Your instructions: From the entries that follow, copy each line containing the word "Francas".

*** Opening of Provided material ***

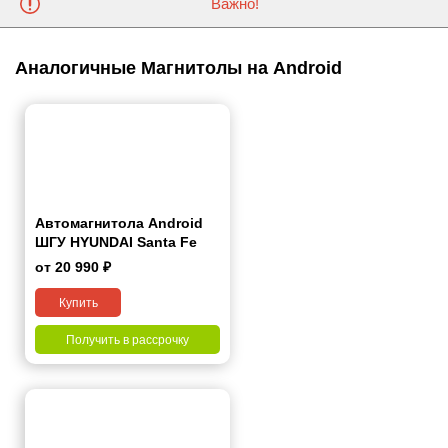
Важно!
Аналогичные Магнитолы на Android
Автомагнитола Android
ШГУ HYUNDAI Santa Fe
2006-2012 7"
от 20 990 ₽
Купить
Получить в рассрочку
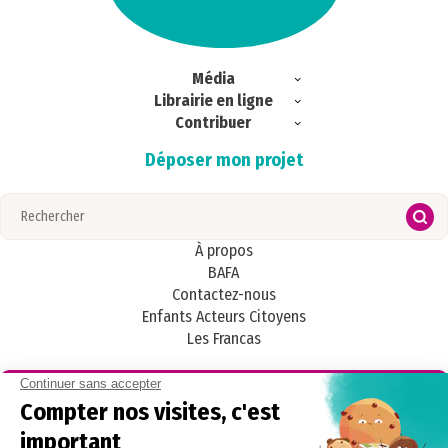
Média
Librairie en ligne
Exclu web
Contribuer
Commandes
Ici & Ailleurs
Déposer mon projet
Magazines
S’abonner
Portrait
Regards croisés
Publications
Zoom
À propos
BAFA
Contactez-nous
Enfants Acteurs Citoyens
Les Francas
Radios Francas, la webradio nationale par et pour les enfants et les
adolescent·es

*** Close of Provided material ***
*** Opening of Provided material ***

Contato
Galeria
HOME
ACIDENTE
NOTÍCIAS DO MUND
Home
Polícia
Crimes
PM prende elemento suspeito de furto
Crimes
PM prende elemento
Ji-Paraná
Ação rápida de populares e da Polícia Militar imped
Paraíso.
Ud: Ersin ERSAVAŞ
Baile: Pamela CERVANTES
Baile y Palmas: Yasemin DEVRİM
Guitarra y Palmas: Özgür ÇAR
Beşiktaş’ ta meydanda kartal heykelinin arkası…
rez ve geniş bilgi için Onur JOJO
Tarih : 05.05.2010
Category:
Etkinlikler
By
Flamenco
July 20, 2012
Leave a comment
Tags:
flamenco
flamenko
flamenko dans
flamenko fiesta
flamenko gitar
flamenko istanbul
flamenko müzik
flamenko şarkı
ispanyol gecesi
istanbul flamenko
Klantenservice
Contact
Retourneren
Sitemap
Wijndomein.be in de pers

*** Close of Provided material ***

Reply to the task:
Les Francas
Radios Francas, la webradio nationale par et pour les enfants et les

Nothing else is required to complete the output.